(Image source from: Google in legal mess again})
In what can be deemed as a big legal blow for the Internet giant, a federal appeals court gave thumbs up to the lawsuit that incriminates Google of illegal wiretapping. Quite interestingly, the decision comes at a time when “online privacy” is being fiercely debated.
The lawsuit is related to Google's much publicized initiative “Street View” where it tried to map the populous world. Apart from photographs, Street View vehicles covertly aggregated e-mail, passwords, images and other personal information from unencrypted home computer networks.
The snooping of data sparked an outrage when the thing first came in light in Germany in 2010. It also elicited a score of lawsuits by “United States citizens who strongly felt that Google had violated their privacy and was illegally wiretapping them. Those suits were condensed into one case, which was heard by a California court.”
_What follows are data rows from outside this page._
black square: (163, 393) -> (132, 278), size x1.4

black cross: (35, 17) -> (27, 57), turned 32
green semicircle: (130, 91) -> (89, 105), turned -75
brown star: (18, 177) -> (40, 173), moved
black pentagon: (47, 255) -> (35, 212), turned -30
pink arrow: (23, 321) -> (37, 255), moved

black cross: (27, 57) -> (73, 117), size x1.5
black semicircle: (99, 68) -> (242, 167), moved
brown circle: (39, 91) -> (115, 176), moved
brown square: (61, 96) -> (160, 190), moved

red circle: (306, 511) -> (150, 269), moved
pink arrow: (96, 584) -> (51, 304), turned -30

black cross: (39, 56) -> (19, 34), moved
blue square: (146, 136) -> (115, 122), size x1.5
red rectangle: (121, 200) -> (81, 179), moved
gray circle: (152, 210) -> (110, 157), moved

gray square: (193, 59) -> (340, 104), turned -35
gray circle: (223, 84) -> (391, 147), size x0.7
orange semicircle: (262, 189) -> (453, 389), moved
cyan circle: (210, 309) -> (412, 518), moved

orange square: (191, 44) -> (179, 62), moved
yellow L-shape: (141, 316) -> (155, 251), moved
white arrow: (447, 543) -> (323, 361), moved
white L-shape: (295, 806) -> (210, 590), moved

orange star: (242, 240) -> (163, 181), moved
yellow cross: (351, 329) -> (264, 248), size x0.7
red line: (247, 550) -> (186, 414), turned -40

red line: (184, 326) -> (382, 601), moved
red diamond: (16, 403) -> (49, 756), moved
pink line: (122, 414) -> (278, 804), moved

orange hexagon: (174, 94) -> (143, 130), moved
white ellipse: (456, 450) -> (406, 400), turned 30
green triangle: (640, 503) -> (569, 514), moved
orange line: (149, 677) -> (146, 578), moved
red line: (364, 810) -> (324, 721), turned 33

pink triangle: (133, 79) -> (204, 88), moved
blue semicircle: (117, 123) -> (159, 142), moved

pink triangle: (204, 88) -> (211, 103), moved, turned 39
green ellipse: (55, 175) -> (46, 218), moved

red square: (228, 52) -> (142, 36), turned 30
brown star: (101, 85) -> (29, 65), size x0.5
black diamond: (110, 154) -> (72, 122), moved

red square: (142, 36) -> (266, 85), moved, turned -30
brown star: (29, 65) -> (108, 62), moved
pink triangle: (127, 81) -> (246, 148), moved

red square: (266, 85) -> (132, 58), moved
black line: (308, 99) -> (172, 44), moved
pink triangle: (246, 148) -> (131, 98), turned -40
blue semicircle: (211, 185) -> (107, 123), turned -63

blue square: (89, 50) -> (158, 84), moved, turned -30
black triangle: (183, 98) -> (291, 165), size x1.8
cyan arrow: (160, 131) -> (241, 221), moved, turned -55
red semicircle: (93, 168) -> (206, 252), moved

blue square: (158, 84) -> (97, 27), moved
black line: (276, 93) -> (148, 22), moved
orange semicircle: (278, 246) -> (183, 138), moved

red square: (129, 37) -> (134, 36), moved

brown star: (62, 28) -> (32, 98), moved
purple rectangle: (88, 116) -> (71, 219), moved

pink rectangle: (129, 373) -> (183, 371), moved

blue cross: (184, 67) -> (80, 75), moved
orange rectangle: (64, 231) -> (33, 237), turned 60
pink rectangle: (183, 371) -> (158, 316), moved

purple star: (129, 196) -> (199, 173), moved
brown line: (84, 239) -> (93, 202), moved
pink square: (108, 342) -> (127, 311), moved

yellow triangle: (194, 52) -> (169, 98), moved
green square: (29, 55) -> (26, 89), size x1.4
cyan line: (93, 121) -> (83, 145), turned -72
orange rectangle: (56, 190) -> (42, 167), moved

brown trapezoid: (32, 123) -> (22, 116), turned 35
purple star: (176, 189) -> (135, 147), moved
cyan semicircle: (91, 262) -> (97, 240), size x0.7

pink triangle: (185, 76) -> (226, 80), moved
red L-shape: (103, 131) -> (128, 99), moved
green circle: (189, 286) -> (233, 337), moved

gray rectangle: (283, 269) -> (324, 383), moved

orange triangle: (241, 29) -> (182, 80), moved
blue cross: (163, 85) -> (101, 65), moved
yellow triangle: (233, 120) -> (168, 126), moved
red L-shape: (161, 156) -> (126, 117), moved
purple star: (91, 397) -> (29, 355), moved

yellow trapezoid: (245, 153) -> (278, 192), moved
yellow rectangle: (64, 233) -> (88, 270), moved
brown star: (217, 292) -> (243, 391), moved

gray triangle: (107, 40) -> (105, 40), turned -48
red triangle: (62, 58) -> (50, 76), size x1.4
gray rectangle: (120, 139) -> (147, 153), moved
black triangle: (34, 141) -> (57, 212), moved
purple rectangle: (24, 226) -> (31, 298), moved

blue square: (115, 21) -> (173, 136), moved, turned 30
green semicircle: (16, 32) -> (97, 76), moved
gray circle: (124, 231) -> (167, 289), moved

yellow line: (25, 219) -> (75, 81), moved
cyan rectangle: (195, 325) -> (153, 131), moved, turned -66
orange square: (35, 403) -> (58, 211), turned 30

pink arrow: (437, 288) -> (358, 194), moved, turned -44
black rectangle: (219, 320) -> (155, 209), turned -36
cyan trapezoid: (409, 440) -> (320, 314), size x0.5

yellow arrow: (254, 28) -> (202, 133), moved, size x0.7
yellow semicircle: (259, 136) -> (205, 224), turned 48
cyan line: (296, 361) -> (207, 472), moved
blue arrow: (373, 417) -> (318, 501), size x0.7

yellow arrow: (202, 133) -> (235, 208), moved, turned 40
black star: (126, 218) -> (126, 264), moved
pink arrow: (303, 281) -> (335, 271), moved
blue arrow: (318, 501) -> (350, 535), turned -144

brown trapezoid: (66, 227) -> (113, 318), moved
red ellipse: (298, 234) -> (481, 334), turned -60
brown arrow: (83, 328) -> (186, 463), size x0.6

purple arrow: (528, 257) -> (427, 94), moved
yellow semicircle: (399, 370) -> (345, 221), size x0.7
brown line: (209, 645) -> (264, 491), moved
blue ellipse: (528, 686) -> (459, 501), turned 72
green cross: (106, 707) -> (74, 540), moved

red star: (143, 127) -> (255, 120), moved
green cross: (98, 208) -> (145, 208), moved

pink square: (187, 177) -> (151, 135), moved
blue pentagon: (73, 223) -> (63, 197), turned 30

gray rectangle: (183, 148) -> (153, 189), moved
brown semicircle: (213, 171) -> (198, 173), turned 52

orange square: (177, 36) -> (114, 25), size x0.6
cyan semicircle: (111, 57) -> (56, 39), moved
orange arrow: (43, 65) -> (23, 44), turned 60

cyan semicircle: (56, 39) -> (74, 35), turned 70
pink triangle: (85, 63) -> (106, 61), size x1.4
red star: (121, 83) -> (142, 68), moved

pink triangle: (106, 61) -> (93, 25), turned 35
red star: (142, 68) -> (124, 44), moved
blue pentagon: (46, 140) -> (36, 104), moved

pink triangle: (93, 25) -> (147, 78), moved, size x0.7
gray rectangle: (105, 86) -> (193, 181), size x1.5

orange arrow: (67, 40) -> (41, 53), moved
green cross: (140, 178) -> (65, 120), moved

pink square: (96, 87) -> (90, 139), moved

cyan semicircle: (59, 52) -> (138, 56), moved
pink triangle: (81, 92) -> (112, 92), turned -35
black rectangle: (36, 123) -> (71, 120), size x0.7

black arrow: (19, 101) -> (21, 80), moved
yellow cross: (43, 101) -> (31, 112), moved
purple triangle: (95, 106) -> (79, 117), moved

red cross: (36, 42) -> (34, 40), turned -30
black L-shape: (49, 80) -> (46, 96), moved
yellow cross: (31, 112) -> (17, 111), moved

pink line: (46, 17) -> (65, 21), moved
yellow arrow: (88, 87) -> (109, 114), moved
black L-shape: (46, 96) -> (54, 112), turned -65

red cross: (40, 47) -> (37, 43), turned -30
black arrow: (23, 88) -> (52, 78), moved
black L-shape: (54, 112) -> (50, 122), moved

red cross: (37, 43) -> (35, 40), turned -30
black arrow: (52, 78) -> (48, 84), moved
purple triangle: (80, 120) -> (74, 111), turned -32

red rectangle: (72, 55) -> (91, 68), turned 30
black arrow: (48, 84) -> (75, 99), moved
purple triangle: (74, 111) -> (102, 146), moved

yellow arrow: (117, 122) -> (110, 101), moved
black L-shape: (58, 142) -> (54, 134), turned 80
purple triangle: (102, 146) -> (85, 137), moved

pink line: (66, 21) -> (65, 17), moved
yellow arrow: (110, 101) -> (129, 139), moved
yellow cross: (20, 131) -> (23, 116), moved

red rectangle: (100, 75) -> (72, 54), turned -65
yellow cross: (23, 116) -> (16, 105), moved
Although Google tried dismiss the cases, saying the Wi-Fi communications it captured were “readily accessible to the general public” and therefore not a violation of federal wiretapping laws. The lower court rejected that argument, and on Tuesday the Court of Appeals for the Ninth Circuit did too.
“This is an important opinion for privacy rights,” said Kathryn E. Barnett of Lieff Cabraser Heimann & Bernstein, one of the law firms working for the plaintiffs. “It says that when you are in your home, you have a right to privacy in your communications. Someone just can’t drive by and seize them.”
“The unanimous, 35-page decision by a three-judge panel found little merit in Google’s legal maneuverings, stating at one critical point that the company was basically inventing meanings in an effort to declare its actions legal,” wrote a US daily.